Pleasantville

Stars:  Tobey Maguire as David/Bud, Reese Witherspoon as Jennifer/Mary-Sue, Joan Allen as Mother Parker, William H. Macy as Father Parker, Jeff Daniels as Mr. Johnson.

Shame on the Academy of Arts & Sciences for not even nominating this brilliant, unique screenplay by Gary Ross (he also produced and directed the film) for an Academy Award. What on earth were they thinking?

This is by far one of the most original film concepts in recent years: David is a teenager so enamored with the oldie but goodie 1950’s styled family TV show called “Pleasantville” that he readies himself for its weekend TV marathon. His oversexed sister, on the other hand, has the remote readied for something else and the two battle it out until the remote is smashed to smithereens.

In steps, of all people, actor Don Knotts (best known as Barney Fife with his customary “Mayberry” accent) portraying a TV repairman. He gives the kids a magic remote control and before they know it, they’re sucked into the TV show itself where everything is pleasant, where everything is the same and everything and everyone is in black and white. There’s no sex, no rain and the very thought of anything beyond Pleasantville dumbfounds the populace.

It’s the ultimate “Leave it to Beaver” or “Father Knows Best” existence except the people in Pleasantville don’t know any better. David and sister Jennifer have now actually become Bud and Mary-Sue Parker, the obedient, excessively cheerful, A+ students that the show’s TV audience has come to know and love.

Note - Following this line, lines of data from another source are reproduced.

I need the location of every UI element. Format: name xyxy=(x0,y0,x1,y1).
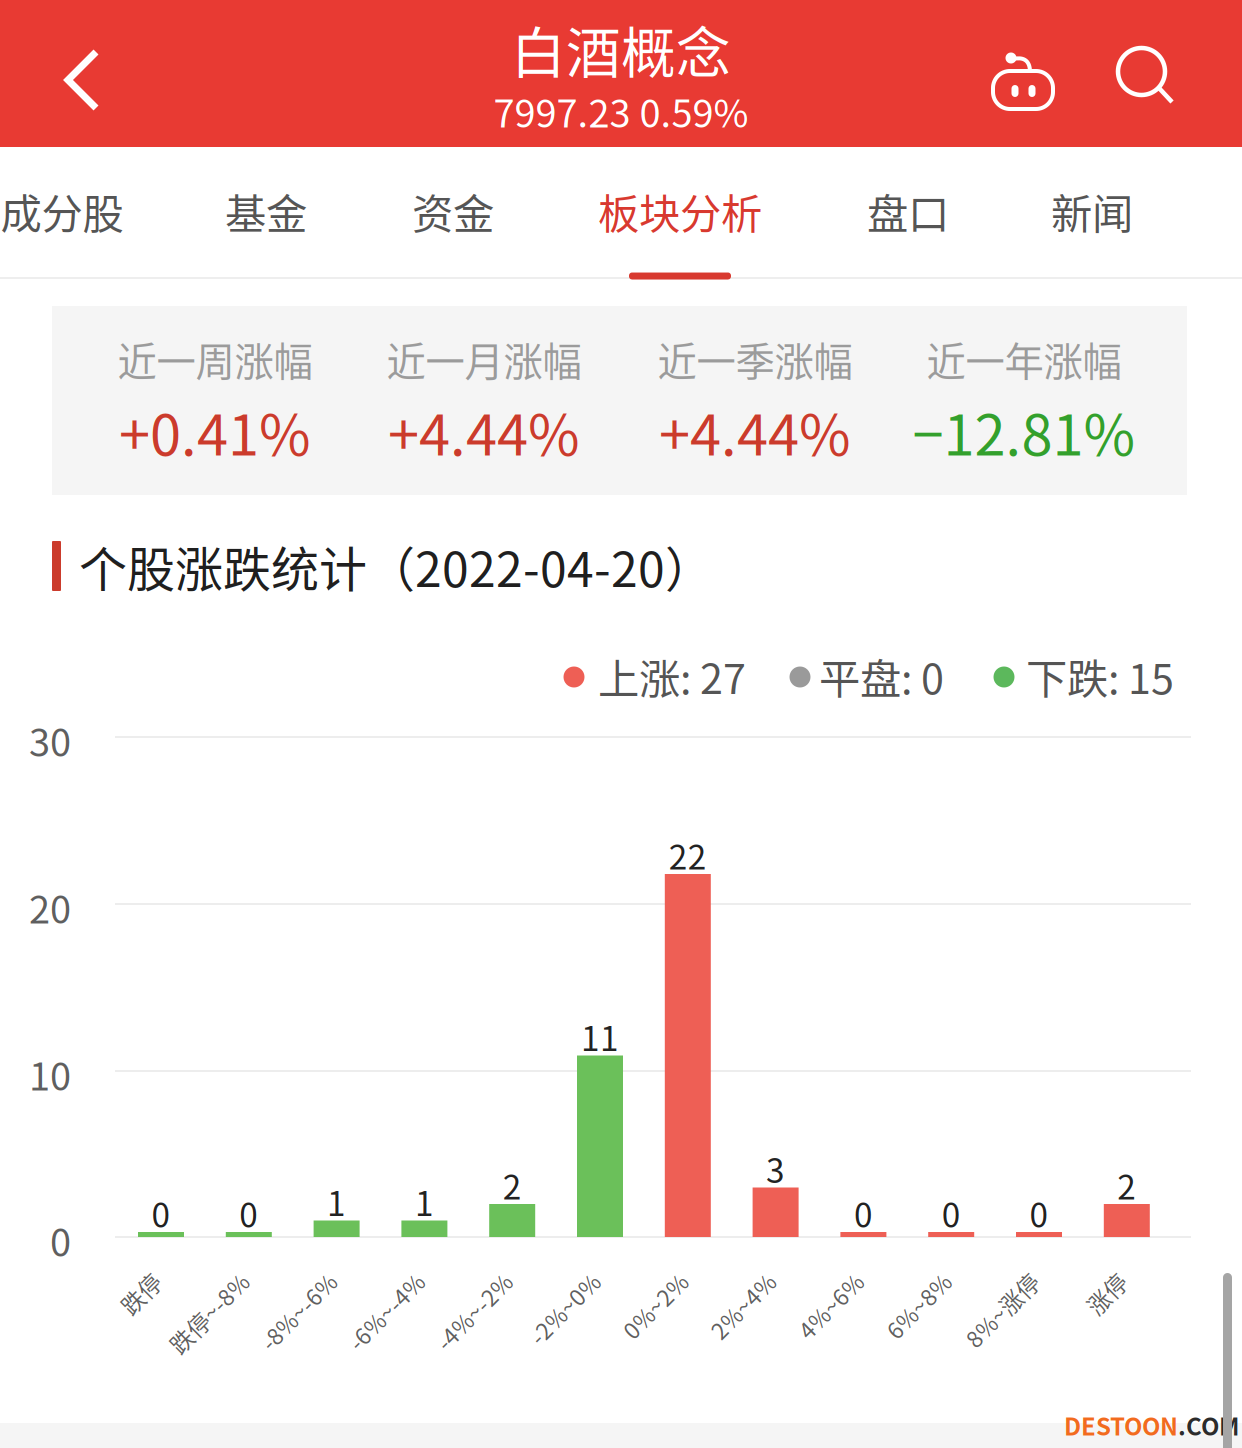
staticText: 跌停 xyxy=(111,1261,157,1293)
staticText: 2%~4% xyxy=(691,1261,772,1293)
button[interactable]: 基金 xyxy=(165,147,367,295)
staticText: 0 xyxy=(854,1189,873,1237)
staticText: 0 xyxy=(152,1189,170,1237)
staticText: +0.41% xyxy=(119,390,311,472)
staticText: -2%~0% xyxy=(507,1261,596,1293)
staticText: -4%~-2% xyxy=(411,1261,508,1293)
staticText: 0 xyxy=(50,1212,71,1268)
staticText: +4.44% xyxy=(659,390,851,472)
staticText: 下跌: 15 xyxy=(1026,646,1174,706)
staticText: 平盘: 0 xyxy=(819,646,944,706)
button[interactable]: 资金 xyxy=(352,147,554,295)
staticText: 2 xyxy=(503,1161,522,1209)
staticText: −12.81% xyxy=(912,390,1136,472)
staticText: 11 xyxy=(581,1012,619,1061)
button[interactable]: AI assistant xyxy=(971,28,1075,132)
staticText: 1 xyxy=(415,1177,434,1226)
staticText: 近一周涨幅 xyxy=(118,330,312,388)
staticText: 跌停~-8% xyxy=(144,1261,245,1293)
staticText: 7997.23 0.59% xyxy=(494,84,748,138)
button[interactable]: 成分股 xyxy=(0,147,163,295)
button[interactable]: Back xyxy=(22,6,142,154)
staticText: 板块分析 xyxy=(598,181,762,241)
staticText: +4.44% xyxy=(388,390,580,472)
staticText: -8%~-6% xyxy=(236,1261,333,1293)
staticText: 30 xyxy=(29,712,71,768)
staticText: 个股涨跌统计（2022-04-20） xyxy=(79,531,713,601)
staticText: 0%~2% xyxy=(603,1261,684,1293)
staticText: 涨停 xyxy=(1077,1261,1123,1293)
staticText: 新闻 xyxy=(1051,181,1133,241)
staticText: 10 xyxy=(29,1046,71,1102)
staticText: 1 xyxy=(327,1177,346,1226)
staticText: 8%~涨停 xyxy=(942,1261,1035,1293)
staticText: 白酒概念 xyxy=(511,9,731,89)
staticText: 3 xyxy=(766,1144,785,1193)
staticText: 22 xyxy=(669,831,707,879)
staticText: DESTOON xyxy=(1064,1408,1178,1442)
staticText: .COM xyxy=(1178,1408,1239,1442)
staticText: 上涨: 27 xyxy=(598,646,746,706)
staticText: 0 xyxy=(239,1189,258,1237)
button[interactable]: 新闻 xyxy=(991,147,1193,295)
staticText: 成分股 xyxy=(0,181,124,241)
staticText: 6%~8% xyxy=(866,1261,947,1293)
button[interactable]: 盘口 xyxy=(807,147,1009,295)
staticText: 20 xyxy=(29,880,71,934)
staticText: 盘口 xyxy=(867,181,949,241)
staticText: 近一月涨幅 xyxy=(386,330,582,388)
button[interactable]: Search xyxy=(1095,24,1199,128)
staticText: 4%~6% xyxy=(778,1261,859,1293)
staticText: 资金 xyxy=(412,181,494,241)
staticText: 近一季涨幅 xyxy=(658,330,852,388)
staticText: 0 xyxy=(942,1189,961,1237)
button[interactable]: 板块分析 xyxy=(579,147,781,295)
staticText: 0 xyxy=(1030,1189,1048,1237)
staticText: -6%~-4% xyxy=(323,1261,420,1293)
staticText: 2 xyxy=(1117,1161,1136,1209)
staticText: 近一年涨幅 xyxy=(926,330,1122,388)
staticText: 基金 xyxy=(225,181,307,241)
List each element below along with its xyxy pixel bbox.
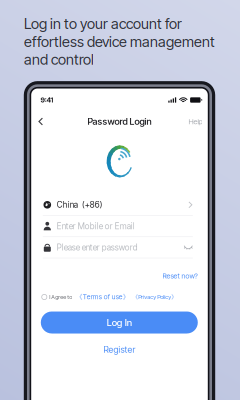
staticText: Password Login <box>88 116 152 127</box>
button[interactable]: Agree to terms <box>41 293 48 301</box>
button[interactable]: Help <box>180 112 202 130</box>
staticText: Log In <box>107 317 132 328</box>
button[interactable]: Reset now? <box>31 272 198 280</box>
button[interactable]: Enter Mobile or Email <box>43 216 193 237</box>
staticText: I Agree to <box>49 294 72 300</box>
button[interactable]: 《Terms of use》 <box>76 293 130 301</box>
staticText: effortless device management <box>24 33 215 50</box>
staticText: Enter Mobile or Email <box>57 221 135 231</box>
staticText: 《Terms of use》 <box>76 293 130 301</box>
staticText: Help <box>188 117 202 126</box>
staticText: 9:41 <box>40 96 53 104</box>
staticText: Reset now? <box>162 272 198 280</box>
button[interactable]: 《Privacy Policy》 <box>132 293 177 301</box>
staticText: Please enter password <box>57 242 138 252</box>
button[interactable]: Log In <box>41 312 198 334</box>
staticText: Register <box>104 344 136 355</box>
button[interactable]: Register <box>31 344 208 354</box>
button[interactable]: Please enter password <box>43 237 193 258</box>
staticText: Log in to your account for <box>24 15 182 33</box>
button[interactable]: China (+86) <box>43 194 193 216</box>
staticText: and control <box>24 51 94 68</box>
staticText: China (+86) <box>57 200 103 210</box>
button[interactable]: Back <box>33 112 49 130</box>
staticText: 《Privacy Policy》 <box>132 293 177 301</box>
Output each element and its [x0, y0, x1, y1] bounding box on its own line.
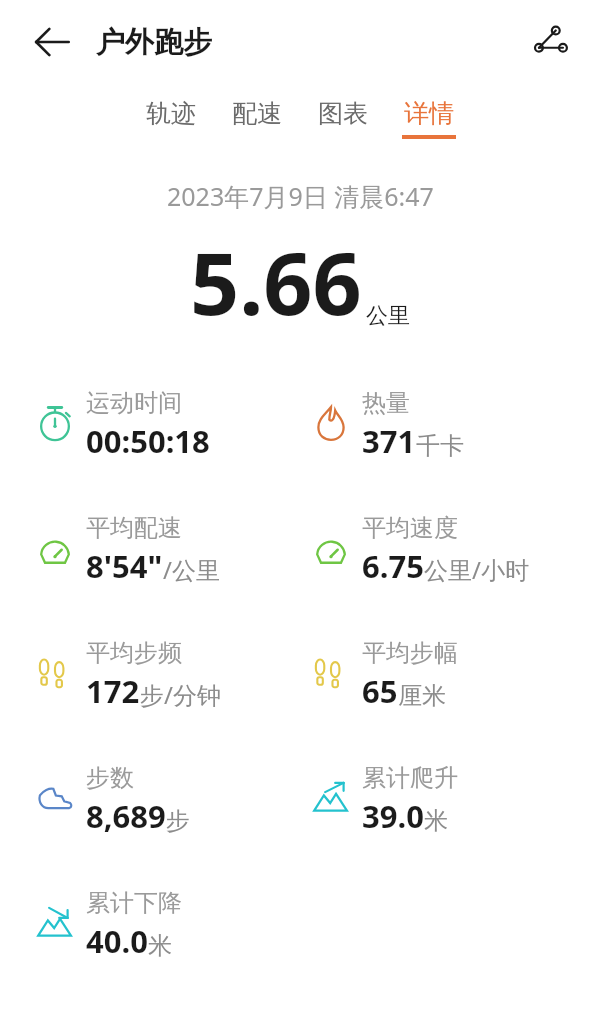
staticText: 厘米	[398, 681, 446, 711]
button[interactable]: 平均步频	[34, 634, 300, 759]
staticText: 371	[362, 420, 416, 462]
button[interactable]: 累计下降	[34, 884, 300, 1009]
button[interactable]: Share	[526, 18, 574, 66]
staticText: 8'54"	[86, 545, 163, 587]
staticText: 步	[166, 806, 190, 836]
staticText: 步数	[86, 763, 134, 793]
staticText: 图表	[318, 98, 368, 129]
staticText: 8,689	[86, 795, 166, 837]
staticText: 5.66	[190, 223, 362, 340]
staticText: 6.75	[362, 545, 424, 587]
button[interactable]: 热量	[310, 384, 600, 509]
staticText: 详情	[404, 98, 454, 129]
staticText: 累计下降	[86, 888, 182, 918]
staticText: 运动时间	[86, 388, 182, 418]
button[interactable]: 详情	[402, 98, 456, 139]
staticText: 轨迹	[146, 98, 196, 129]
button[interactable]: 步数	[34, 759, 300, 884]
staticText: 00:50:18	[86, 420, 210, 462]
staticText: 平均步频	[86, 638, 182, 668]
button[interactable]: 配速	[230, 98, 284, 139]
staticText: 平均步幅	[362, 638, 458, 668]
button[interactable]: Back	[30, 20, 74, 64]
staticText: 步/分钟	[140, 678, 221, 711]
staticText: 米	[148, 931, 172, 961]
staticText: 累计爬升	[362, 763, 458, 793]
staticText: 米	[424, 806, 448, 836]
button[interactable]: 平均配速	[34, 509, 300, 634]
button[interactable]: 平均步幅	[310, 634, 600, 759]
button[interactable]: 图表	[316, 98, 370, 139]
button[interactable]: 运动时间	[34, 384, 300, 509]
staticText: 配速	[232, 98, 282, 129]
staticText: 公里	[366, 302, 410, 330]
staticText: 2023年7月9日 清晨6:47	[167, 179, 434, 213]
staticText: /公里	[163, 553, 220, 586]
button[interactable]: 平均速度	[310, 509, 600, 634]
staticText: 172	[86, 670, 140, 712]
staticText: 平均配速	[86, 513, 182, 543]
staticText: 39.0	[362, 795, 424, 837]
staticText: 公里/小时	[424, 553, 529, 586]
staticText: 热量	[362, 388, 410, 418]
staticText: 户外跑步	[96, 24, 212, 61]
staticText: 千卡	[416, 431, 464, 461]
staticText: 40.0	[86, 920, 148, 962]
staticText: 65	[362, 670, 398, 712]
button[interactable]: 轨迹	[144, 98, 198, 139]
staticText: 平均速度	[362, 513, 458, 543]
button[interactable]: 累计爬升	[310, 759, 600, 884]
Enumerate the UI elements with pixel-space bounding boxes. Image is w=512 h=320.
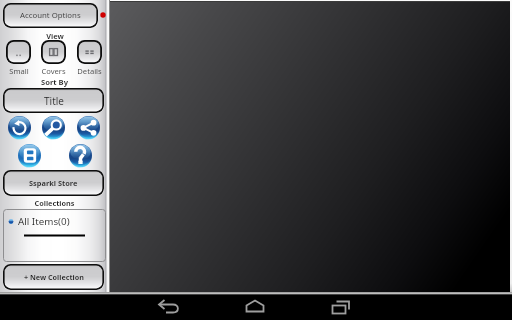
- staticText: All Items(0): [18, 215, 70, 228]
- staticText: Account Options: [20, 10, 81, 21]
- button[interactable]: Help: [69, 144, 92, 167]
- staticText: Title: [44, 94, 64, 108]
- button[interactable]: Recent apps: [321, 297, 359, 317]
- button[interactable]: Ssparkl Store: [3, 170, 104, 196]
- button[interactable]: Search: [42, 116, 65, 139]
- button[interactable]: Home: [236, 297, 274, 317]
- staticText: Collections: [34, 198, 75, 208]
- staticText: Sort By: [41, 77, 68, 87]
- staticText: Small: [9, 66, 29, 76]
- staticText: Covers: [41, 66, 66, 76]
- button[interactable]: Details: [77, 40, 102, 64]
- button[interactable]: Small: [6, 40, 31, 64]
- button[interactable]: Back: [150, 297, 188, 317]
- button[interactable]: Account Options: [3, 3, 98, 28]
- button[interactable]: + New Collection: [3, 264, 104, 290]
- staticText: Details: [77, 66, 102, 76]
- button[interactable]: Bookmarks: [18, 144, 41, 167]
- staticText: + New Collection: [24, 272, 84, 282]
- button[interactable]: Refresh: [8, 116, 31, 139]
- button[interactable]: Share: [77, 116, 100, 139]
- staticText: Ssparkl Store: [29, 178, 78, 188]
- button[interactable]: Covers: [41, 40, 66, 64]
- staticText: View: [46, 31, 64, 41]
- button[interactable]: Title: [3, 88, 104, 113]
- button[interactable]: All Items(0): [6, 213, 94, 230]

In Pleasantville, the day begins with a ten-course breakfast fit for a King and ends with the jaunty refrain of “Honey, I’m home!” when Dad Parker comes home from his hard day at the office, expecting a cold martini and a hot dinner.

The new Bud warns his sister to play her part of the insipid little teenager of a wholesome town well and not make waves otherwise the entire Pleasantville universe will shatter.

But, you can be sure that little by little, by word or deed from the two of them, Pleasantville is given a facelift and the marshmallow flavor of its world is turned into “rocky road”. Soon the people and the town take on magical hints of color in an inventive bit of special effects where a single red rose appears in a wash of gray matter or one girl’s lips turn a rosy glow. The townspeople think it’s a disease that’s spreading in the ranks but the infection can’t be stopped and pretty soon the many take on deep-seated character changes, personalities far beyond what the characters of Pleasantville could ever have imagined. But, they don’t all go softly through the change. Turmoil erupts and it takes the wisdom of modern day David as Bud to show them the way. They are, now and forever, real people, with all the problems, loves and joys of real people living in a real town.

David and Jennifer grow from the first-introduced self-centered teens. The message they tell: You can be happy without things having to be exactly the way you thought things should be.

Lotta says: Even Bubba – my hubba-hubba said this movie was “charming” and if a good old boy like Bubba can say that, it must be true.